Forum Moderators: open
Good thing or bad? All seem to revert to amazon's cloud and not a referral in the bunch. Which is reason enough for me. But I do wonder if I'll be taking out some potential referrals from those who actually use gmail.
As a result, I block all IP address ranges of the Amazon compute cloud service, and just hope that no important search company decides to use them for extra "spidering power" as-is, without requiring that Amazon configure valid rDNS for the term of the lease.

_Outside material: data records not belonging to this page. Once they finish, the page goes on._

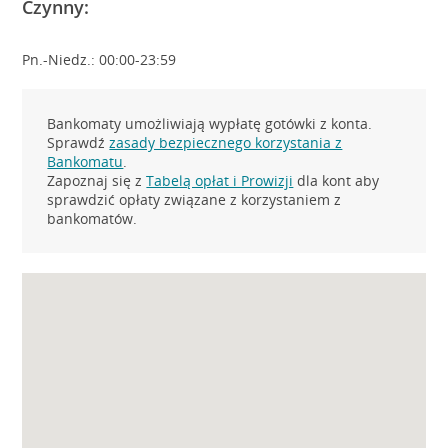
Czynny:
Pn.-Niedz.: 00:00-23:59
Bankomaty umożliwiają wypłatę gotówki z konta.
Sprawdź
zasady bezpiecznego korzystania z
Bankomatu
.
Zapoznaj się z
Tabelą opłat i Prowizji
dla kont aby
sprawdzić opłaty związane z korzystaniem z
bankomatów.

[edit] The lack of a referrer is typical for spiders, since they're working from a database that may contain hundreds of "referrers" for any given URL on your site. So I'm not sure how relevant the lack of a referrer was to your decision to block these requests, since (I assume that) the message in the user-agent string was fairly clear about the client being a crawler. [/edit]
Jim
[edited by: jdMorgan at 6:43 pm (utc) on Nov. 3, 2008]

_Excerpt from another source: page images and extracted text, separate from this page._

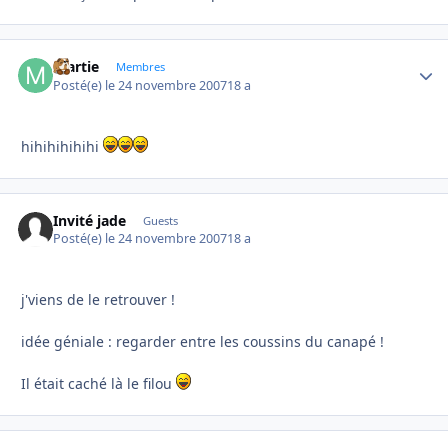
martie
Autho
Membres
Posté(e)
le 24 novembre 2007
18 a
hihihihihihi
Invité jade
Guests
Posté(e)
le 24 novembre 2007
18 a
j'viens de le retrouver !
idée géniale : regarder entre les coussins du canapé !
Il était caché là le filou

AISearchBot (Email: aisearchbot@gmail.com; If your web site doesn't want to be crawled, please send us a email.)
It came to a couple of my sites, didn't request robots.txt and triggered at least four filters.
I didn't have to go to the trouble of emailing the owner.
...
3 magic words added to you deny list in your .htaccess that do wonders: bot, crawler, spider after whitelist routine had run.